Excerpts from a dataset
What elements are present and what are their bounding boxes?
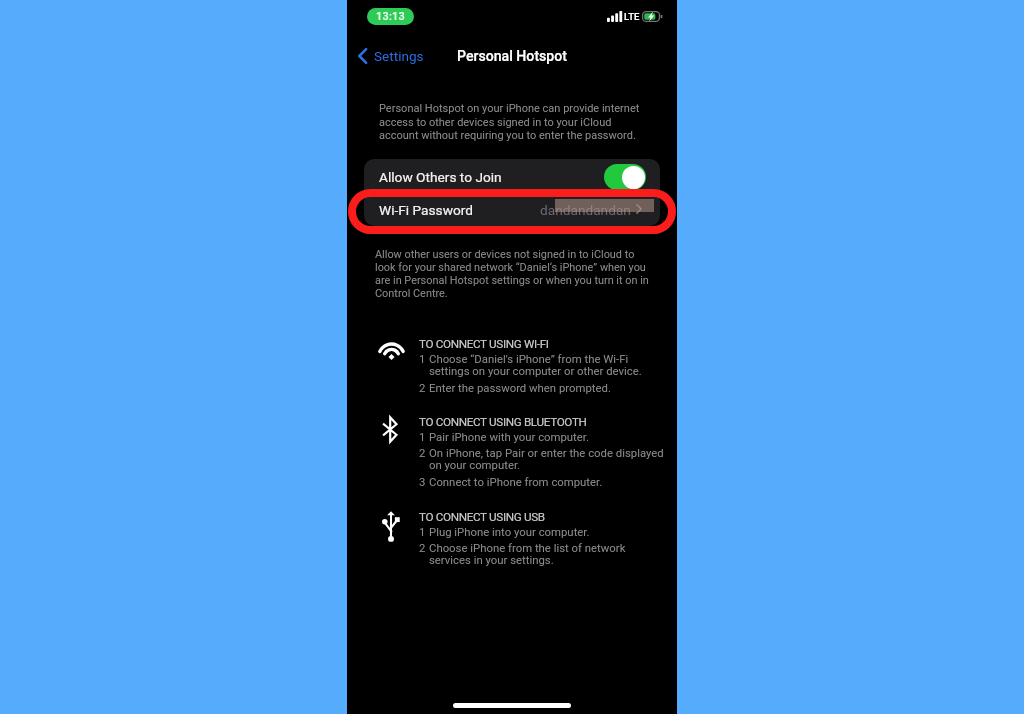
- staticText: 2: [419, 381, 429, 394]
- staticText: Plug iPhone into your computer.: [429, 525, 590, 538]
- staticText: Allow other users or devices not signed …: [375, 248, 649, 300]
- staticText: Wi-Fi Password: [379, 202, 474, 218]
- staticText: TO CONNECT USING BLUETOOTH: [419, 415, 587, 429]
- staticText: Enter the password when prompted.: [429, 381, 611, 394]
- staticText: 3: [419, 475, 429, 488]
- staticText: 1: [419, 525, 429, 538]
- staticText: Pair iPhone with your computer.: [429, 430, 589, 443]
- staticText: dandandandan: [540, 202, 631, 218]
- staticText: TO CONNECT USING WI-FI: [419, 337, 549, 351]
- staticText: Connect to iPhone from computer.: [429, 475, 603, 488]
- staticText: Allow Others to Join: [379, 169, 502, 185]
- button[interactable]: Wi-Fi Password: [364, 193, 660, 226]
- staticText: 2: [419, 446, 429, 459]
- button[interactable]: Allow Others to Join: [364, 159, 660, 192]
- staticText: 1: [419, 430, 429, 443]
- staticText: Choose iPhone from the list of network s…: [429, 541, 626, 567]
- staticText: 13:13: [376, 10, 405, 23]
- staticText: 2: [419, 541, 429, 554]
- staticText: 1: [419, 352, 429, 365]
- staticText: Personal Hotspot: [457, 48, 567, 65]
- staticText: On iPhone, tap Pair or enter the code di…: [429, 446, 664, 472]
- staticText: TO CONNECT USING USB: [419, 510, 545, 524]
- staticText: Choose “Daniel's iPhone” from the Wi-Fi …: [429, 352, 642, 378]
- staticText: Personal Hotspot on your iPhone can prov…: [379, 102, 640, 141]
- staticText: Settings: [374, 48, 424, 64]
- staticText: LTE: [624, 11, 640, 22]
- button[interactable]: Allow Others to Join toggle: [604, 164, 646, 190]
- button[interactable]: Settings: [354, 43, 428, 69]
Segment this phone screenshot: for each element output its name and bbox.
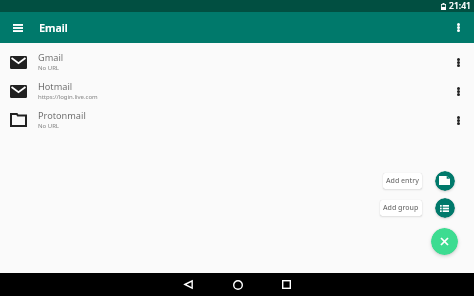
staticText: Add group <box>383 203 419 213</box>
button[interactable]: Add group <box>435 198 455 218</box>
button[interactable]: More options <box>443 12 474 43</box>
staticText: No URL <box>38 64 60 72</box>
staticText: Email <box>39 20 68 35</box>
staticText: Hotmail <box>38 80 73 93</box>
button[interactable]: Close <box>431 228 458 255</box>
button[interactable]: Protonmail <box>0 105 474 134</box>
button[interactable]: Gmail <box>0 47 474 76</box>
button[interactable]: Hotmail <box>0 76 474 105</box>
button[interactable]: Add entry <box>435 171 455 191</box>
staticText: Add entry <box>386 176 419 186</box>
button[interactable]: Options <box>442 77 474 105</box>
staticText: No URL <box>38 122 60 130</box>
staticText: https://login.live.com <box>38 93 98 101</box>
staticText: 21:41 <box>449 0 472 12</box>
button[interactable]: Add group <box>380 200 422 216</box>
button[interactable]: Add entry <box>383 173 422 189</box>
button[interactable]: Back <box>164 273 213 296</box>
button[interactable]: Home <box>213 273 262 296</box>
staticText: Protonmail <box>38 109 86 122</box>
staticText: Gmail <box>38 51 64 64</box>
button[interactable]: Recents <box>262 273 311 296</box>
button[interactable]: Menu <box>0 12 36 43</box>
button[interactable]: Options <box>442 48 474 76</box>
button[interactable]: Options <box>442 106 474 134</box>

**Aim of the task**: Find the lines in the records that contain the word "USING", then copy every one of them.

**Result of the task**:
- staticText: TO CONNECT USING BLUETOOTH: [419, 415, 587, 429]
- staticText: TO CONNECT USING WI-FI: [419, 337, 549, 351]
- staticText: TO CONNECT USING USB: [419, 510, 545, 524]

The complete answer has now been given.